There are certification fees for WELL Certification. They’re not high. On the other side of the business, we will earn income on product sales.
So when somebody pays X for, say, an air filter, you guys get a cut of that. Can you talk about what level of market penetration you have achieved?
Five billion square feet of certified and rated projects in 130 countries, so we’re seeing pretty considerable market adoption. But, as you well know, the real estate market globally is enormous. So we feel we’re still in the early days here in terms of a lot of forward adoption ahead of us.
I think it’s a $300 trillion industry. But 25 percent of the Fortune 500 as users, that’s a pretty good indicator of meaningful adoption.
One thing I noticed is that Delos is actually the name of a Greek island. I was curious about the origin of the name and what it has to do with the historical meaning of the word Delos.
It did inspire us. The island of Delos, in Greek mythology, was an island of healing and, in mythological terms, once you stepped foot on the island, you don’t get sick and you don’t die. So this is our subtle nod to well-being and longevity.

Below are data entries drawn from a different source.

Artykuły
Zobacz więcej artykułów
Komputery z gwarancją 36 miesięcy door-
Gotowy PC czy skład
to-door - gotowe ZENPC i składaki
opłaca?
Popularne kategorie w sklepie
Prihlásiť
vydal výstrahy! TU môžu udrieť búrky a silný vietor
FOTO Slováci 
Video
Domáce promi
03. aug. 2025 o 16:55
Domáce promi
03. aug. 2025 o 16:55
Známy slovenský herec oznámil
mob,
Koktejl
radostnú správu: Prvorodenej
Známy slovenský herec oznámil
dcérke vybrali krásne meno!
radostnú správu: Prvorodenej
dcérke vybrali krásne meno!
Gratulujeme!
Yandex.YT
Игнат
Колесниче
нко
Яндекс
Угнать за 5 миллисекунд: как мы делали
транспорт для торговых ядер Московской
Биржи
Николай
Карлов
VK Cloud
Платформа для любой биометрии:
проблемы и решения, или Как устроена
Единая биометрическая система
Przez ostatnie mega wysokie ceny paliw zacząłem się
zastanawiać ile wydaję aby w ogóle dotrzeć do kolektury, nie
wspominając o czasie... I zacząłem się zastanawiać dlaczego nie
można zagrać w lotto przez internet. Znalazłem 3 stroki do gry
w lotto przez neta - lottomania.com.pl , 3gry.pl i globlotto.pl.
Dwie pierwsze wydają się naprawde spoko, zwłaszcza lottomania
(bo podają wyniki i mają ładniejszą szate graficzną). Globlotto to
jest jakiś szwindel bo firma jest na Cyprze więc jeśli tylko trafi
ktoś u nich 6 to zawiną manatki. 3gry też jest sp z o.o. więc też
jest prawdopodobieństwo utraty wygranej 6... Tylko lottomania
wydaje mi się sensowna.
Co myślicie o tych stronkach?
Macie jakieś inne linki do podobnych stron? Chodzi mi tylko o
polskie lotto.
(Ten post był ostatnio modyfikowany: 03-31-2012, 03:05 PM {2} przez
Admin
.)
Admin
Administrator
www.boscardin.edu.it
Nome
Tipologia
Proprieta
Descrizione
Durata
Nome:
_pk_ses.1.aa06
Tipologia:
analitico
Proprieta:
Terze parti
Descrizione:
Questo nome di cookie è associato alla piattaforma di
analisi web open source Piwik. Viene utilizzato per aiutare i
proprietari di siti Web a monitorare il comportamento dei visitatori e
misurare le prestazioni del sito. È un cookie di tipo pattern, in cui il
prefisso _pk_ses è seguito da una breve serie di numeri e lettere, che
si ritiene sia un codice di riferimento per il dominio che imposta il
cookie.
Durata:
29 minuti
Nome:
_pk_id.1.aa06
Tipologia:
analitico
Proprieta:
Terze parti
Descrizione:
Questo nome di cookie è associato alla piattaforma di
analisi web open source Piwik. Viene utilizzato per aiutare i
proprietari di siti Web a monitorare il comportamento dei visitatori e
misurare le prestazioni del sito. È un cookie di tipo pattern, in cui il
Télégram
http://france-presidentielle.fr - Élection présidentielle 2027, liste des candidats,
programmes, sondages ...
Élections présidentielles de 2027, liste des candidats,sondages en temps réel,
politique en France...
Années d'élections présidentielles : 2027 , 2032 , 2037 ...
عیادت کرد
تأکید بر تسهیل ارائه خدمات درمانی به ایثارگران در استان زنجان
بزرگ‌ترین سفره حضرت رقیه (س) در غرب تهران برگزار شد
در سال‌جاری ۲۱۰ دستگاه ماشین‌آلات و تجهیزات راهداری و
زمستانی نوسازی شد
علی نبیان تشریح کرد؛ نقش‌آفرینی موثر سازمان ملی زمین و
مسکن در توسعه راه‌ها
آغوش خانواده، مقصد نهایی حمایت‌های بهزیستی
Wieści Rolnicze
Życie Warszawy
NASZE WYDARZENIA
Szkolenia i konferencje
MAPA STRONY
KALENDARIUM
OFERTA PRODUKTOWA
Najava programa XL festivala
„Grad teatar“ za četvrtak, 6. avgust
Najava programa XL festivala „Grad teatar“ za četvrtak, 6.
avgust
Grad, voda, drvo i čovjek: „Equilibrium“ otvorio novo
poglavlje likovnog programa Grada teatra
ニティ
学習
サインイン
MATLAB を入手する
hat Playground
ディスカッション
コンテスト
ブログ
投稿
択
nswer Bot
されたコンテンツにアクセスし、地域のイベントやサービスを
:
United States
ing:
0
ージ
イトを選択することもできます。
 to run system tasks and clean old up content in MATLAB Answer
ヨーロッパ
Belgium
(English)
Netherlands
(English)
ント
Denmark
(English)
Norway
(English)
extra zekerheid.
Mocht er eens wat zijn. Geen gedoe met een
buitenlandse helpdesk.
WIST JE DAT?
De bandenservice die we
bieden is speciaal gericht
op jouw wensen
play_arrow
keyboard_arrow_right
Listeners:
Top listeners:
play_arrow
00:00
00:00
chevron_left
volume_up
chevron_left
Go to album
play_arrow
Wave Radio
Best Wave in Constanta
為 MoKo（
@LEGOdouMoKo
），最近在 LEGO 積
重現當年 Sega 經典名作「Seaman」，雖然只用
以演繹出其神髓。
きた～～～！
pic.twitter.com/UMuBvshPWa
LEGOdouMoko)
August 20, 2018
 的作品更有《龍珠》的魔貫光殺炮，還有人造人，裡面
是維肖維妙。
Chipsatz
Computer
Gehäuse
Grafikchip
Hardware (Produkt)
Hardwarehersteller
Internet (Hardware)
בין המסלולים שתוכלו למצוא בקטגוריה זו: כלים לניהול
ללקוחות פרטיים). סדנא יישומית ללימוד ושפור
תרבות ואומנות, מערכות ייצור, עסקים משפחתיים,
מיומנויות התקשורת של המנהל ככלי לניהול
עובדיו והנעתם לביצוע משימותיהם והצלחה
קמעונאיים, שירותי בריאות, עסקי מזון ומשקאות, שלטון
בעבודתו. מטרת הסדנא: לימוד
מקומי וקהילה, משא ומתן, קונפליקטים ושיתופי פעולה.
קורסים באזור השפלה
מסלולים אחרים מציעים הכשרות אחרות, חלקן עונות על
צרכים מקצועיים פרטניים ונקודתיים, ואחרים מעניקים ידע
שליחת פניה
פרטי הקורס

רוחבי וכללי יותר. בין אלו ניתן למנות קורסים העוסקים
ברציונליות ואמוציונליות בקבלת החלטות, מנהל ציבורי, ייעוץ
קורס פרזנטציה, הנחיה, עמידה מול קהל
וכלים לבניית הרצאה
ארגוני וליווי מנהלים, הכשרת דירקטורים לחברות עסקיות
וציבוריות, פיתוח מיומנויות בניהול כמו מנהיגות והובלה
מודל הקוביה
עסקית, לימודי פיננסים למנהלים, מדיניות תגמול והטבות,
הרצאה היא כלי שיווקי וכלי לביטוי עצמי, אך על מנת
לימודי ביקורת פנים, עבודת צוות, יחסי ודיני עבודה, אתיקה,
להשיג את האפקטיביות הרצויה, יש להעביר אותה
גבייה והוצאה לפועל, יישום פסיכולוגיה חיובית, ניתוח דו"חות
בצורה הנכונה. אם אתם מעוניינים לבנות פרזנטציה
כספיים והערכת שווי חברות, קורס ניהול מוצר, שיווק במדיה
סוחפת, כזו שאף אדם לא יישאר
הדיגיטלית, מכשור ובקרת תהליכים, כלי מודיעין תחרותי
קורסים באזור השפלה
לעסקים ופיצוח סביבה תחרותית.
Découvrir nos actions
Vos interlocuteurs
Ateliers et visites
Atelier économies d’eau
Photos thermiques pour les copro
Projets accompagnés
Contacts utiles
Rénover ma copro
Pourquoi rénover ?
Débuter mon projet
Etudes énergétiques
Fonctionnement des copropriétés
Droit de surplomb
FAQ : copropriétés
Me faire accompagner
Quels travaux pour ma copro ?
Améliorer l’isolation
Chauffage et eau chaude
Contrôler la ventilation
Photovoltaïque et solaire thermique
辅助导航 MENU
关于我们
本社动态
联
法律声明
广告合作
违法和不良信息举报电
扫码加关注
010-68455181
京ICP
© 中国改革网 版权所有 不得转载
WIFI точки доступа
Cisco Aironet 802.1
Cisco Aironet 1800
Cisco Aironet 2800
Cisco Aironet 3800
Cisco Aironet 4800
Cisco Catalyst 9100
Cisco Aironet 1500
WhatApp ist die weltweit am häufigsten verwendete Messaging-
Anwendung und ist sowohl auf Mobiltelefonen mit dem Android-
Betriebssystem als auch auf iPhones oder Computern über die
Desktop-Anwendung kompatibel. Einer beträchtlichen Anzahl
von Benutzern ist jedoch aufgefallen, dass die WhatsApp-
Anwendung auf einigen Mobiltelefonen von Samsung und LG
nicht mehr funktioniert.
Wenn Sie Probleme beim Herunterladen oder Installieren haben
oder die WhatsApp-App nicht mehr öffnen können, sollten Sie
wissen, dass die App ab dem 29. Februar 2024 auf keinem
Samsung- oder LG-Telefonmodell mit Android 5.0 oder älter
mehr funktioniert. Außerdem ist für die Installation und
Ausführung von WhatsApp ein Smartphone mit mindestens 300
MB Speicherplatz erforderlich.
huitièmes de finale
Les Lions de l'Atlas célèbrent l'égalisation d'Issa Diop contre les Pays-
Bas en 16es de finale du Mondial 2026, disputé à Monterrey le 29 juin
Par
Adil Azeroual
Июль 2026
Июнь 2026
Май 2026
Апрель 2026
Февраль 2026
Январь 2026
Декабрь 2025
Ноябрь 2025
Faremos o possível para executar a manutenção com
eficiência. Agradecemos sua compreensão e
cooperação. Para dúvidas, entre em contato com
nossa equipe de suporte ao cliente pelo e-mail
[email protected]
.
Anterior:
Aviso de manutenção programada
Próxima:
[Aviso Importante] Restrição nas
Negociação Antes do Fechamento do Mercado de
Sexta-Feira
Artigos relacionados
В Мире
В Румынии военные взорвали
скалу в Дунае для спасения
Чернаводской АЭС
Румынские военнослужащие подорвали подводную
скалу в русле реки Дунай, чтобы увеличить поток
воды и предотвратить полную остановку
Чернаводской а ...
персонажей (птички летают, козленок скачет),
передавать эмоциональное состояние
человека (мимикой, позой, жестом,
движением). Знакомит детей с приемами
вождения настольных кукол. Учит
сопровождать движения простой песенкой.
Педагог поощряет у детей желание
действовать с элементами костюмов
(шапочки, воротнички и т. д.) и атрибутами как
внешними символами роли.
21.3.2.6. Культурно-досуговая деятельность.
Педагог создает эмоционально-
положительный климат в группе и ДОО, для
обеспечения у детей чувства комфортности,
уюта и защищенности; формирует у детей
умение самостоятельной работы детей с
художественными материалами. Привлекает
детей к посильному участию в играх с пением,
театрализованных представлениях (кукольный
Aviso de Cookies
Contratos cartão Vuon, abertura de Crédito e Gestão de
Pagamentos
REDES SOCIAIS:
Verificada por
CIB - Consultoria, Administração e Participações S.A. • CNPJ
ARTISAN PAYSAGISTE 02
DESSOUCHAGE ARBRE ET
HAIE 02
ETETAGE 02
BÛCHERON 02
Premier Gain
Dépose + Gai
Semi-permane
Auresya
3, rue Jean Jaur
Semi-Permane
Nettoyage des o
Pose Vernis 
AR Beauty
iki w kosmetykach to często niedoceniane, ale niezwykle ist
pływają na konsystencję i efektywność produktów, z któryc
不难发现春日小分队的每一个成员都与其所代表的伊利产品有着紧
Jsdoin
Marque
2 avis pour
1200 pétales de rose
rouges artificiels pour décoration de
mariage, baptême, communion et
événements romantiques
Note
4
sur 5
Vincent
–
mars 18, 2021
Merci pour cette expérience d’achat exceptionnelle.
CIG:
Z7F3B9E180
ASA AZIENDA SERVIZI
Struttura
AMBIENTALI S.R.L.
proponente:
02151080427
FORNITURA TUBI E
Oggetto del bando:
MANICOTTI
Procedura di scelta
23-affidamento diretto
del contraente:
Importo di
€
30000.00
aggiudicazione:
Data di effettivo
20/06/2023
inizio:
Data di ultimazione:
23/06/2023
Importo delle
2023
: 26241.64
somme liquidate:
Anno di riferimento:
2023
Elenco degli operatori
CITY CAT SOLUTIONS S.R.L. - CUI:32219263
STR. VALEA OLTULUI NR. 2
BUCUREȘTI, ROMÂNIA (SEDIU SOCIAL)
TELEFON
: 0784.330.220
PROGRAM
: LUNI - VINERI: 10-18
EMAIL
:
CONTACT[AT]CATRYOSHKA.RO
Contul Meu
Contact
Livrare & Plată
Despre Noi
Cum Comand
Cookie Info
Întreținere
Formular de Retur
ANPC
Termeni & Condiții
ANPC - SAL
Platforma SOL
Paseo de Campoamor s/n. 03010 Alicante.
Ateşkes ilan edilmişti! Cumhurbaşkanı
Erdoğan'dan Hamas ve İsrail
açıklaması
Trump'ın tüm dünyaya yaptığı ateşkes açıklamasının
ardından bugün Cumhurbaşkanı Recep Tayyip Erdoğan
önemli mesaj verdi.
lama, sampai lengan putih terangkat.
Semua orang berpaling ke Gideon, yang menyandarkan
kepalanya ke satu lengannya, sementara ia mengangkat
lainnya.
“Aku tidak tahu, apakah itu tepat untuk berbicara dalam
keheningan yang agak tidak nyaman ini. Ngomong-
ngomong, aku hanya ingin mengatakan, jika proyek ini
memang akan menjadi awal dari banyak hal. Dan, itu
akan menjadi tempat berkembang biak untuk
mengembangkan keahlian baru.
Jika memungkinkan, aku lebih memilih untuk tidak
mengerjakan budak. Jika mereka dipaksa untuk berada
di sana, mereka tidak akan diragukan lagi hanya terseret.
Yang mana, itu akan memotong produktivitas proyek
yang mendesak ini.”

A share of your business comes from hotels. I’ve almost never seen a hotel that didn’t have a fitness center and a pool. But I suppose you guys say it has to go well beyond that.
Exactly. It’s one thing to have a fitness center, but what we wanted to do was look at the actual room itself and see what types of health and wellness features we can implement in the actual guest room as opposed to just a gym or a fitness center.
This is less about putting gym equipment in the room and more about looking at the lighting and the air quality and the spatial conditions of the room — what can we do through four walls and a roof to passively enhance the room as it pertains to health and well-being.
We’re really about the architecture and design, the air quality, water quality, the lighting, and things that are more of a passive delivery of health and well-being.